How Robots Can "Imagine" to Explore: Breaking Free from Random Actions

Introduction

How does a human learn to interact with a new environment? If you place a toddler in front of a table with blocks and cups, they don’t just randomly twitch their muscles until something interesting happens. They look at the objects, form a mini-goal (e.g., “I want to put the blue block inside the cup”), and then try to execute it. If it doesn’t fit, they learn. If it works, they remember the result and try something new.

For a long time, robots haven’t learned like this. The dominant paradigm, Reinforcement Learning (RL), often relies on “random” exploration—essentially trying random actions to see what yields a reward or changes the pixel values of the camera feed. In complex, real-world environments, this is inefficient and potentially dangerous. A robot arm flailing randomly is more likely to break a cup than stack it.

A new paper, “Imagine, Verify, Execute” (IVE), proposes a shift towards Agentic Exploration. By leveraging the common sense and reasoning capabilities of Vision-Language Models (VLMs), the researchers have created a system that explores like a human: it imagines a goal, verifies if it’s possible, and then executes it.

Comparison of human, RL, and IVE exploration strategies.

As shown in Figure 1 above, while RL agents (center) focus on maximizing mathematical coverage often without semantic meaning, IVE (right) mimics the human process (left) of understanding, imagining, and verifying.

The Problem with “Twitching” to Learn

To understand why IVE is necessary, we first need to look at why traditional methods struggle in the real world.
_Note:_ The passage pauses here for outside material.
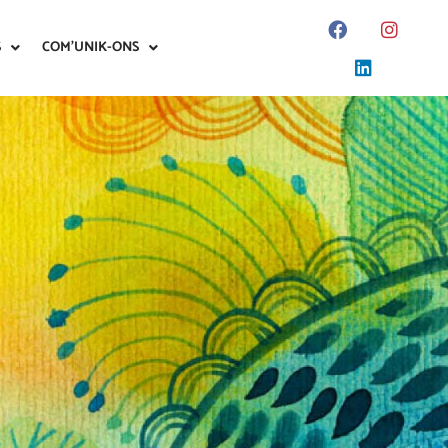
S
COM’UNIK-ONS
In simulated video games, RL agents are fantastic. They can fail millions of times to learn a strategy. But in robotics, we face two massive hurdles:

Semantic Blindness: Traditional intrinsic rewards (curiosity) are often based on pixel novelty. To a standard RL agent, a flickering light might be more “interesting” than stacking a block because the pixels change more drastically. It doesn’t understand objects.
Physical Feasibility: A VLM might have semantic knowledge (it knows a cup is for holding things), but it often lacks physical grounding. It might “imagine” putting a large box inside a small cup—a semantically interesting idea, but physically impossible.

The IVE framework bridges this gap. It uses the semantic intelligence of models like GPT-4 to propose interesting goals, but wraps them in a rigorous system of memory and verification to ensure the robot does things that are both novel and physically possible.

The IVE Framework: A Deep Dive

IVE stands for Imagine, Verify, Execute. It is a closed-loop system that operates without human intervention or pre-defined rewards. Let’s break down the architecture step-by-step.

1. The Scene Describer: Seeing the World

Before a robot can plan, it must understand what it is looking at. Raw pixels are too noisy for high-level planning. IVE solves this by converting the RGB-D observation into a Scene Graph.

A scene graph is a structured representation of the world. Instead of pixels, the computer sees nodes (objects) and edges (relationships).

Equation representing the scene graph structure.

As defined in the equation above:

\(V\) represents the set of objects (e.g., Red cup, Blue block).
\(E\) represents the relationships between them (e.g., Stacked on, Near).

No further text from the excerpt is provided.